導入当初は興味本位で使ってもらえていたものの、時間の経過とともに利用率は徐々に低下していきました。
なぜこのような結果になってしまったのか、その原因について考察していきます。
原因1. 導入直後のレビュー品質の低さ
まず直面したのが、導入直後のレビュー品質の低さ です。
指摘が的外れだったり表面的なものが多く、「たまに良いことを言うな」という評価に落ち着いた印象でした。
AI レビューを導入するにあたり、「AI のコメントにも真摯に対応する」という姿勢は組織内で共有できており、的外れな指摘であっても客観的な意見として受け止め、丁寧に対応していました(この姿勢自体は、今でも重要だと考えています)。
一方で、AIに「問題ない」ことを説明するコスト も発生しており、それが体験の悪さにつながってしまいました。
精度が低かった原因としては、設定をほぼデフォルトのまま使用していたことや、現在と比べると性能の低いモデルを使っていたことが挙げられます。
体感にはなりますが、モデルを o4-mini に変更したタイミングでレビュー内容は大きく改善し、使い慣れた Cursor や Claude Code の AI Agent による改善提案に近い体験が得られるようになりました。
原因2. UXの設計の甘さ
次に、UXの設計がイマイチだったことが挙げられます。
弊社では扱うリポジトリが多いため、どのリポジトリでも /review などのコメントを打つだけで AI による自動レビューが実行される仕組みにしていました。

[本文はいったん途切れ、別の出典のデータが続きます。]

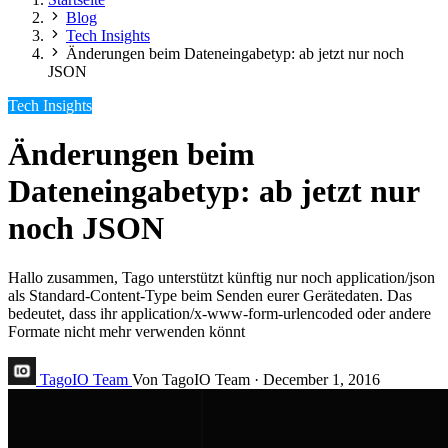
Blog
Tech Insights
Änderungen beim Dateneingabetyp: ab jetzt nur noch
JSON
Tech Insights
Änderungen beim
Dateneingabetyp: ab jetzt nur
noch JSON
Hallo zusammen, Tago unterstützt künftig nur noch application/json
als Standard-Content-Type beim Senden eurer Gerätedaten. Das
bedeutet, dass ihr application/x-www-form-urlencoded oder andere
Formate nicht mehr verwenden könnt
TagoIO Team
Von TagoIO Team
·
December 1, 2016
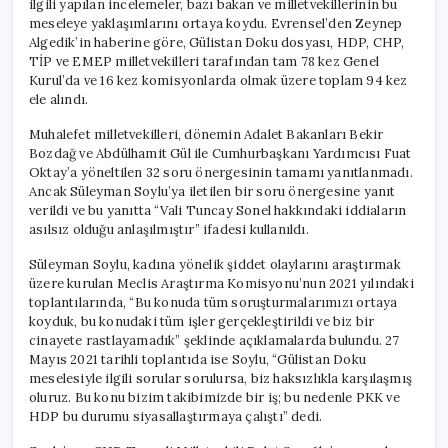
ilgili yapılan incelemeler, bazı bakan ve milletvekillerinin bu
Asılsız
meseleye yaklaşımlarını ortaya koydu. Evrensel’den Zeynep
için
Algedik’in haberine göre, Gülistan Doku dosyası, HDP, CHP,
TİP ve EMEP milletvekilleri tarafından tam 78 kez Genel
Kurul’da ve 16 kez komisyonlarda olmak üzere toplam 94 kez
ele alındı.
Muhalefet milletvekilleri, dönemin Adalet Bakanları Bekir
Bozdağ ve Abdülhamit Gül ile Cumhurbaşkanı Yardımcısı Fuat
Oktay’a yöneltilen 32 soru önergesinin tamamı yanıtlanmadı.
Ancak Süleyman Soylu’ya iletilen bir soru önergesine yanıt
verildi ve bu yanıtta “Vali Tuncay Sonel hakkındaki iddiaların
asılsız olduğu anlaşılmıştır” ifadesi kullanıldı.
Süleyman Soylu, kadına yönelik şiddet olaylarını araştırmak
üzere kurulan Meclis Araştırma Komisyonu’nun 2021 yılındaki
toplantılarında, “Bu konuda tüm soruşturmalarımızı ortaya
koyduk, bu konudaki tüm işler gerçekleştirildi ve biz bir
cinayete rastlayamadık” şeklinde açıklamalarda bulundu. 27
Mayıs 2021 tarihli toplantıda ise Soylu, “Gülistan Doku
meselesiyle ilgili sorular sorulursa, biz haksızlıkla karşılaşmış
oluruz. Bu konu bizim takibimizde bir iş; bu nedenle PKK ve
HDP bu durumu siyasallaştırmaya çalıştı” dedi.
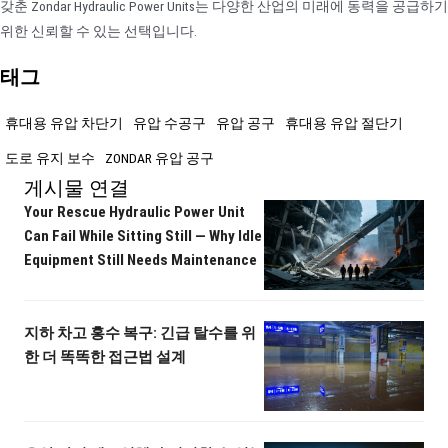
갖춘 Zondar Hydraulic Power Units는 다양한 산업의 미래에 동력을 공급하기
위한 신뢰할 수 있는 선택입니다.
태그
휴대용 유압 차단기
유압 수공구
유압 공구
휴대용 유압 절단기
도로 유지 보수
ZONDAR 유압 공구
게시물 연결
Your Rescue Hydraulic Power Unit
Can Fail While Sitting Still — Why Idle
Equipment Still Needs Maintenance
지하 차고 홍수 복구: 긴급 탈수를 위
한 더 똑똑한 접근법 설계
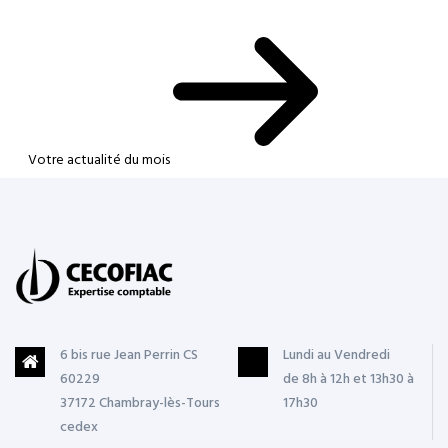
Votre actualité du mois
6 bis rue Jean Perrin CS
Lundi au Vendredi
60229
de 8h à 12h et 13h30 à
37172 Chambray-lès-Tours
17h30
cedex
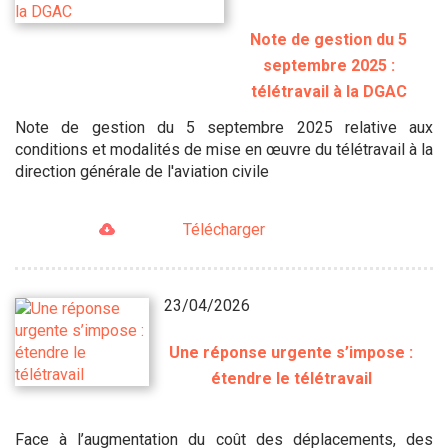
Note de gestion du 5
septembre 2025 :
télétravail à la DGAC
Note de gestion du 5 septembre 2025 relative aux
conditions et modalités de mise en œuvre du télétravail à la
direction générale de l'aviation civile
Télécharger
23/04/2026
Une réponse urgente s’impose :
étendre le télétravail
Face à l’augmentation du coût des déplacements, des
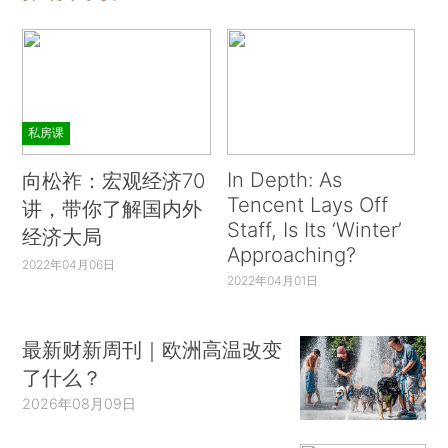
私房课
In Depth: As
向松祚：宏观经济70
Tencent Lays Off
讲，带你了解国内外
Staff, Is Its ‘Winter’
经济大局
Approaching?
2022年04月06日
2022年04月01日
最新财新周刊｜欧洲高温改变
了什么？
2026年08月09日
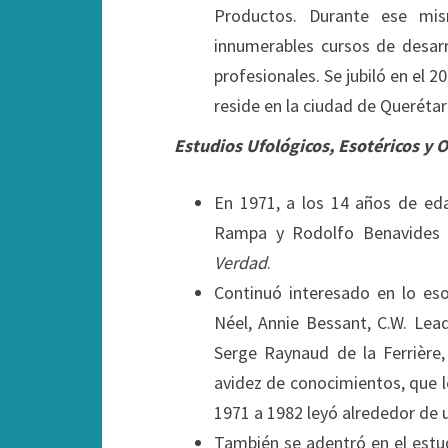
Productos. Durante ese mis
innumerables cursos de desar
profesionales. Se jubiló en el 
reside en la ciudad de Querétar
Estudios Ufológicos, Esotéricos y O
En 1971, a los 14 años de eda
Rampa y Rodolfo Benavides y
Verdad
.
Continuó interesado en lo eso
Néel, Annie Bessant, C.W. Lea
Serge Raynaud de la Ferrière,
avidez de conocimientos, que l
1971 a 1982 leyó alrededor de un
También se adentró en el est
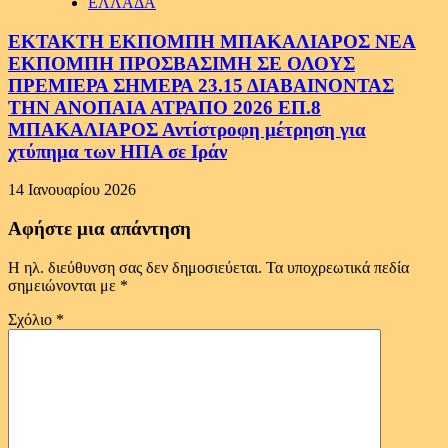
ΕΛΛΑΔΑ
ΕΚΤΑΚΤΗ ΕΚΠΟΜΠΗ ΜΠΑΚΑΛΙΑΡΟΣ ΝΕΑ
ΕΚΠΟΜΠΗ ΠΡΟΣΒΑΣΙΜΗ ΣΕ ΟΛΟΥΣ
ΠΡΕΜΙΕΡΑ ΣΗΜΕΡΑ 23.15 ΔΙΑΒΑΙΝΟΝΤΑΣ
ΤΗΝ ΑΝΟΠΑΙΑ ΑΤΡΑΠΟ 2026 ΕΠ.8
ΜΠΑΚΑΛΙΑΡΟΣ Αντίστροφη μέτρηση για
χτύπημα των ΗΠΑ σε Ιράν
14 Ιανουαρίου 2026
Αφήστε μια απάντηση
Η ηλ. διεύθυνση σας δεν δημοσιεύεται.
Τα υποχρεωτικά πεδία
σημειώνονται με
*
Σχόλιο
*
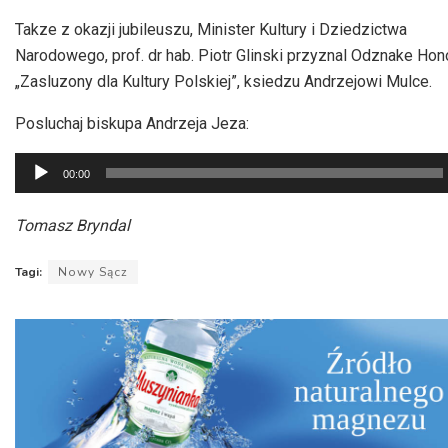
Takze z okazji jubileuszu, Minister Kultury i Dziedzictwa
Narodowego, prof. dr hab. Piotr Glinski przyznal Odznake Ho
„Zasluzony dla Kultury Polskiej”, ksiedzu Andrzejowi Mulce.
Posluchaj biskupa Andrzeja Jeza:
Odtwarzacz
00:00
plików
dźwiękowych
Tomasz Bryndal
Tagi:
Nowy Sącz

ここで問題になったのが、レビュイーの中で 自動レビューを使う人と使わない人が分かれてしまった ことです。
本来、自動レビューはレビュアーの負担軽減を目的としており、レビュアーが必要に応じて PR にコメントして自動レビューを実行すること自体は何も問題ありません。

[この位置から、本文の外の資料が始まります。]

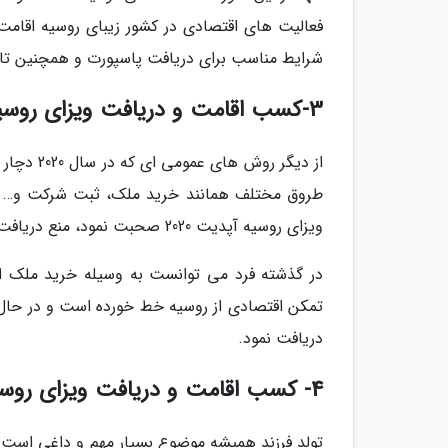
شرایط مناسب برای دریافت پاسپورت و همچنین تاب
3-کسب اقامت و دریافت ویزای روسیه به وسیله سرمایه گذاری
از دیگر ر
طروق مختلف همانند خرید ملک، ثبت شرکت و… ویزا
ویزای روسیه آپدیت 2020 صحبت نمود، منع دریافت اقامت به وسیله خرید ملک است.
در گذشته فرد می توانست به وسیله خرید ملک اق
تمکن اقتصادی از روسیه خط خورده است و در حال 
دریافت نمود.
4- کسب اقامت و دریافت ویزای روسیه به وسیله تولد فرزند
تولد فرزند همیشه موضوع بسیار مهم و داغی است که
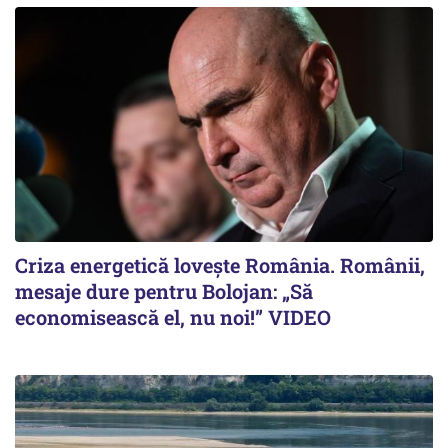
Criza energetică lovește România. Românii,
mesaje dure pentru Bolojan: „Să
economisească el, nu noi!” VIDEO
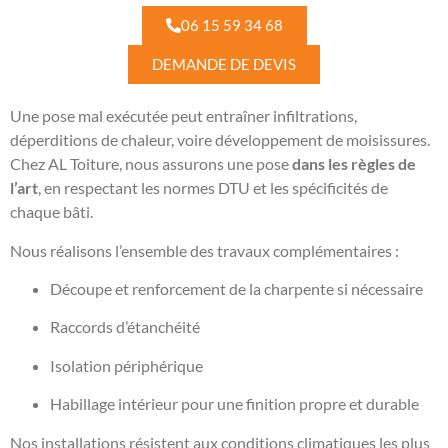
06 15 59 34 68
DEMANDE DE DEVIS
Une pose mal exécutée peut entraîner infiltrations,
déperditions de chaleur, voire développement de moisissures.
Chez AL Toiture, nous assurons une pose
dans les règles de
l’art
, en respectant les normes DTU et les spécificités de
chaque bâti.
Nous réalisons l’ensemble des travaux complémentaires :
Découpe et renforcement de la charpente si nécessaire
Raccords d’étanchéité
Isolation périphérique
Habillage intérieur pour une finition propre et durable
Nos installations résistent aux conditions climatiques les plus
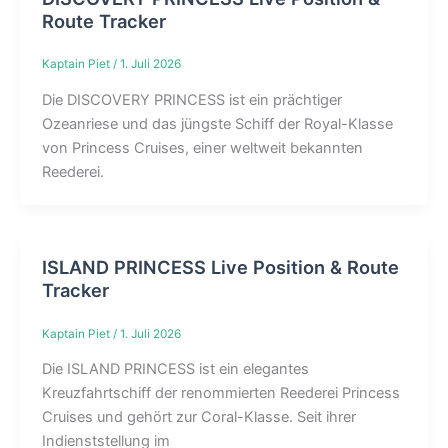
Route Tracker
Kaptain Piet
/
1. Juli 2026
Die DISCOVERY PRINCESS ist ein prächtiger
Ozeanriese und das jüngste Schiff der Royal-Klasse
von Princess Cruises, einer weltweit bekannten
Reederei.
ISLAND PRINCESS Live Position & Route
Tracker
Kaptain Piet
/
1. Juli 2026
Die ISLAND PRINCESS ist ein elegantes
Kreuzfahrtschiff der renommierten Reederei Princess
Cruises und gehört zur Coral-Klasse. Seit ihrer
Indienststellung im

しかし、他人の PR に対して自動レビューを入れることへの心理的ハードルが、想像以上に高かった ことに気づきました。
これは私個人の感覚かもしれませんが、「AI のレビューを他人のコードに入れることへの気まずさ」がありました。
(社内メンバーの中で自動レビューを追加されて怒るような人はいないのですが・・)
これらは組織内で共通認識を持つことで解消できた可能性もありますが、
多少でコストがかかったとしても、PRのステータスが Draft から Ready for review に変わった段階で自動的にレビューが走るような仕組み にしておいた方が、導入効果は高かったと感じています。
原因3. 目標もなく漠然とした運用
そもそも自動レビューの導入は、組織の課題解決というよりも、個人の興味から始まった取り組み でした。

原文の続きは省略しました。